The twin satellites, developed for the ESCAPADE (Escape and Plasma Acceleration and Dynamics Explorers) mission, are now fully operational at the Earth–Sun Lagrange Point 2 (L2), roughly 1.5 million kilometres from Earth.
Operational control will soon be handed to the University of California Berkeley Space Sciences Laboratory, which will oversee scientific operations and prepare the spacecraft for their journey to Mars.
Rocket Lab designed and built the two interplanetary spacecraft under contract to the Berkeley laboratory. The company moved from concept to launch readiness in just over three years – an unusually fast timeline for a deep-space mission.
The program demonstrates how commercial companies, research institutions and government agencies can collaborate to deliver complex space science missions faster and at lower cost than traditional approaches.
Rocket Lab said its vertically integrated production model helped accelerate development, with major spacecraft components, including solar arrays, reaction wheels, propellant tanks, star trackers, radios, avionics and flight software, designed and manufactured by the company in-house.
The two spacecraft, named Blue and Gold, were launched in November 2025 from Cape Canaveral Space Force Station in Florida. Since launch, they have completed their commissioning phase and carried out two trajectory-correction manoeuvres to place them into a holding orbit near L2.

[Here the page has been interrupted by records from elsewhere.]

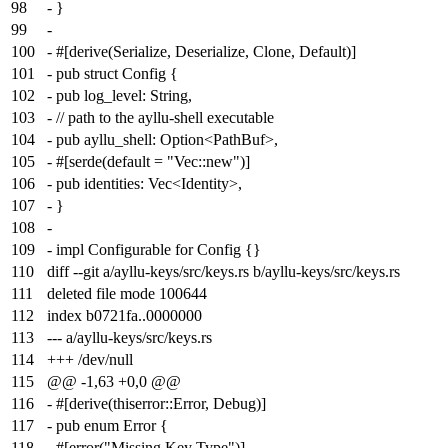
98
- }
99
-
100
- #[derive(Serialize, Deserialize, Clone, Default)]
101
- pub struct Config {
102
- pub log_level: String,
103
- // path to the ayllu-shell executable
104
- pub ayllu_shell: Option<PathBuf>,
105
- #[serde(default = "Vec::new")]
106
- pub identities: Vec<Identity>,
107
- }
108
-
109
- impl Configurable for Config {}
110
diff --git a/ayllu-keys/src/keys.rs b/ayllu-keys/src/keys.rs
111
deleted file mode 100644
112
index
b0721fa
..
0000000
113
--- a/ayllu-keys/src/keys.rs
114
+++ /dev/null
115
@@ -1,63 +0,0 @@
116
- #[derive(thiserror::Error, Debug)]
117
- pub enum Error {
118
- #[error("Missing Key Type")]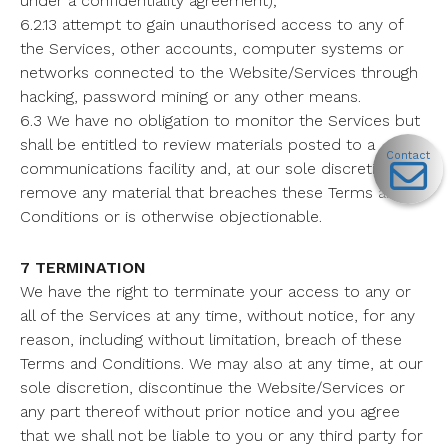
under a confidentiality agreement);
6.2.13 attempt to gain unauthorised access to any of
the Services, other accounts, computer systems or
networks connected to the Website/Services through
hacking, password mining or any other means.
6.3 We have no obligation to monitor the Services but
shall be entitled to review materials posted to a
Contact
communications facility and, at our sole discretion, to
remove any material that breaches these Terms and
Conditions or is otherwise objectionable.
7 TERMINATION
We have the right to terminate your access to any or
all of the Services at any time, without notice, for any
reason, including without limitation, breach of these
Terms and Conditions. We may also at any time, at our
sole discretion, discontinue the Website/Services or
any part thereof without prior notice and you agree
that we shall not be liable to you or any third party for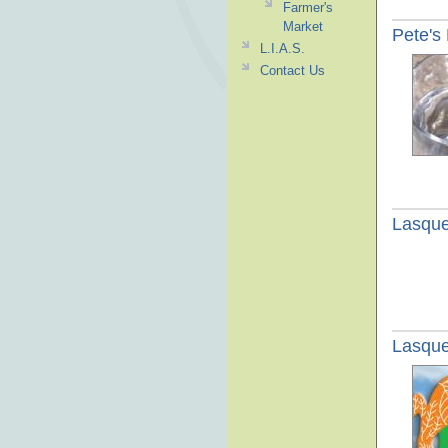
Farmer's
Market
Pete's
L.I.A.S.
Contact Us
Lasque
Lasque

Rocket Lab founder and chief executive Sir Peter Beck said the mission highlights the benefits of closer collaboration between commercial and scientific partners.
“ESCAPADE shows what can be achieved when government, universities and commercial teams work together with a shared sense of urgency,” Beck said. “We’ve built two Mars-bound spacecraft on a timeline many considered unrealistic. It’s another example of Rocket Lab delivering complex missions for NASA and our partners.”
He said the mission would contribute important scientific data to support long-term exploration of Mars, including planning for future communications infrastructure such as a dedicated Mars telecommunications orbiter.
The ESCAPADE mission will investigate how the solar wind interacts with Mars’ atmosphere, gradually stripping away particles into space. Understanding this process will provide new insights into how the Red Planet lost much of its atmosphere and help scientists better understand its space-weather environment.
Before departing for Mars, the spacecraft will continue operating near L2 until November 2026. During this period, scientists will test onboard instruments and collect early heliophysics data from Earth’s magnetotail, the elongated region of the planet’s magnetic field that is stretched away from the sun by the solar wind.
In November 2026, the spacecraft will perform a gravity-assist manoeuvre around Earth to accelerate towards Mars. If all goes to plan, Blue and Gold will arrive in orbit around the planet in September 2027, with full science operations expected to begin in 2028.